WORK REQUIRED: The lines wanted are those in the data below that include "solid".

INPUT DATA:

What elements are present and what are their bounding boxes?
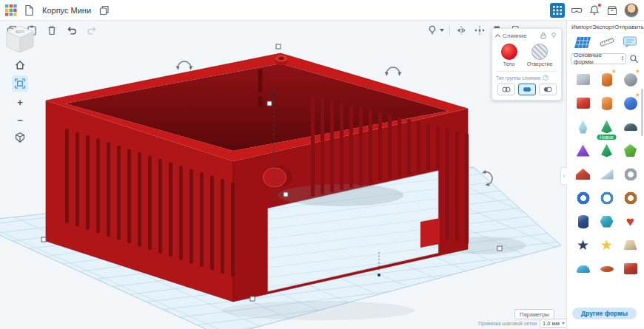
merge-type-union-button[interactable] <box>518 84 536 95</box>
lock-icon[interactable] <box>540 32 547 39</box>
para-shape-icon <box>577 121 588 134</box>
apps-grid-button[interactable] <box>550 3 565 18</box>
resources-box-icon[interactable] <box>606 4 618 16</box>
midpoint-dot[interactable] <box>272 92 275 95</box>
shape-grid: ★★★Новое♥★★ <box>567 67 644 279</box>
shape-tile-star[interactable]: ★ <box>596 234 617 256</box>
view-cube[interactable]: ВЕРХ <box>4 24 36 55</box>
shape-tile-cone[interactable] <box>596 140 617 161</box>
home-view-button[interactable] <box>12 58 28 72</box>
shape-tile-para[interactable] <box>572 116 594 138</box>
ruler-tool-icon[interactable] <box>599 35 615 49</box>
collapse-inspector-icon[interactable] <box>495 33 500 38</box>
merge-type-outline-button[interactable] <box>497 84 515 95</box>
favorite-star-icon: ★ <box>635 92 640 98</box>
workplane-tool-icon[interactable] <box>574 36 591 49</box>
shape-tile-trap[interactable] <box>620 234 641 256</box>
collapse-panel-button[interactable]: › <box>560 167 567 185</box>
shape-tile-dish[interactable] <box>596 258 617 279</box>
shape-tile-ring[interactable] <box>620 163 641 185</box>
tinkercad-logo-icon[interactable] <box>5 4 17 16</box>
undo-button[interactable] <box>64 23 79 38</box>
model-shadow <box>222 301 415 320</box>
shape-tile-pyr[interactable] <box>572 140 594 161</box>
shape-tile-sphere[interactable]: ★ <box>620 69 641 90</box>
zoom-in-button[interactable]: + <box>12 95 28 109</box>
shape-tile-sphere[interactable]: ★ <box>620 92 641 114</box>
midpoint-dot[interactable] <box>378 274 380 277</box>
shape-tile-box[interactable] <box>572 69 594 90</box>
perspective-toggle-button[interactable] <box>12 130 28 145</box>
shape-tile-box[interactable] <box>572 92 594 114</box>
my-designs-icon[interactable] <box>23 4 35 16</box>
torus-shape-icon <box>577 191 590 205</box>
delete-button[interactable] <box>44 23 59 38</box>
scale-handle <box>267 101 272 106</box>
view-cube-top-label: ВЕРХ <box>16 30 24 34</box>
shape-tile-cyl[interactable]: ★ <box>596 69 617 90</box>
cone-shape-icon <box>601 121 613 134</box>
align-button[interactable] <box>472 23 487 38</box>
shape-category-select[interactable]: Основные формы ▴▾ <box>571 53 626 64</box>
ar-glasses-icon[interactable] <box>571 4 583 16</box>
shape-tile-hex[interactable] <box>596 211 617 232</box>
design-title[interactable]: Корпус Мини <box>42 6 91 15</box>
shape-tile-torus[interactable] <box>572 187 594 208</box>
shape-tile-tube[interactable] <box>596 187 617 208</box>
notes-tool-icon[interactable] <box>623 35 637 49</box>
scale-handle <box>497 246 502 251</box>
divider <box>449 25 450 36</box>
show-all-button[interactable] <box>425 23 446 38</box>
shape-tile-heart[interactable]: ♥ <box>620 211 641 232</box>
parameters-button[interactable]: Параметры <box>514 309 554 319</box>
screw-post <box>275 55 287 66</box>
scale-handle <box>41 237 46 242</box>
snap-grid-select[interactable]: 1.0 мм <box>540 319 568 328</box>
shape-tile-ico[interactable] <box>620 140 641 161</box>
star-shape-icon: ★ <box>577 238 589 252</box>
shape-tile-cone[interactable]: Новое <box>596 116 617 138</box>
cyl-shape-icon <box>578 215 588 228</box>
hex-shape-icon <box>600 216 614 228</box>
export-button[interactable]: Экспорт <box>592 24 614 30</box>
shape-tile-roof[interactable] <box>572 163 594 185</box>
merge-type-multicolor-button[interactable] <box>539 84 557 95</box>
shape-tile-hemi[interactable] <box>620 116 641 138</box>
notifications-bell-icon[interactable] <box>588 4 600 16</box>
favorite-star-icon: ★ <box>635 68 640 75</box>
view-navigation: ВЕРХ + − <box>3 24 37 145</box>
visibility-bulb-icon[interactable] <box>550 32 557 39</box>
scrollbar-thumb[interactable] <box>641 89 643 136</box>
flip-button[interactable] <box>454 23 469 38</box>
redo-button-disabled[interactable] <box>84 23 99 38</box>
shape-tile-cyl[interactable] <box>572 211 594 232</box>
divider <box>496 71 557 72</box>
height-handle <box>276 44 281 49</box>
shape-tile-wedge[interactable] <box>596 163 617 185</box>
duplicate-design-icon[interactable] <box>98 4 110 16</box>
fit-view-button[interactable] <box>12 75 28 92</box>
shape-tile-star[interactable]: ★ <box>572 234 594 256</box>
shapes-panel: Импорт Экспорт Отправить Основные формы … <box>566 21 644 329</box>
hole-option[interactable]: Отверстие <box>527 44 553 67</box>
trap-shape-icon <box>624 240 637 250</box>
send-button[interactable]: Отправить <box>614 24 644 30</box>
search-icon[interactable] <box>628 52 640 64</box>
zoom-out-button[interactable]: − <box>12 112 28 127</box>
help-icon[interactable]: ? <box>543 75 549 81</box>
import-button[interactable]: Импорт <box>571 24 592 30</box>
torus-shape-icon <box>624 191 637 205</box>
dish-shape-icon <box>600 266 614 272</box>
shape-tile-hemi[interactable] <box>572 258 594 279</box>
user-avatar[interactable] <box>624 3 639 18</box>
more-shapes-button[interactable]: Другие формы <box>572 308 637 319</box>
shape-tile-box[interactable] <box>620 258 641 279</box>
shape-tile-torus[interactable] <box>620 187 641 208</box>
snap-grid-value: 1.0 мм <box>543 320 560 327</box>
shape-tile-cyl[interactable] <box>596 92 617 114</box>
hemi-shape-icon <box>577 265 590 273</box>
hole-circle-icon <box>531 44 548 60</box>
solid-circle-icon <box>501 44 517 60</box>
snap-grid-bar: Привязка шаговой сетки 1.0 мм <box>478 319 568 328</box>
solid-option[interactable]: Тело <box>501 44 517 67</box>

EXERCISE RESULT:
solid-circle-icon <box>501 44 517 60</box>
solid-option[interactable]: Тело <box>501 44 517 67</box>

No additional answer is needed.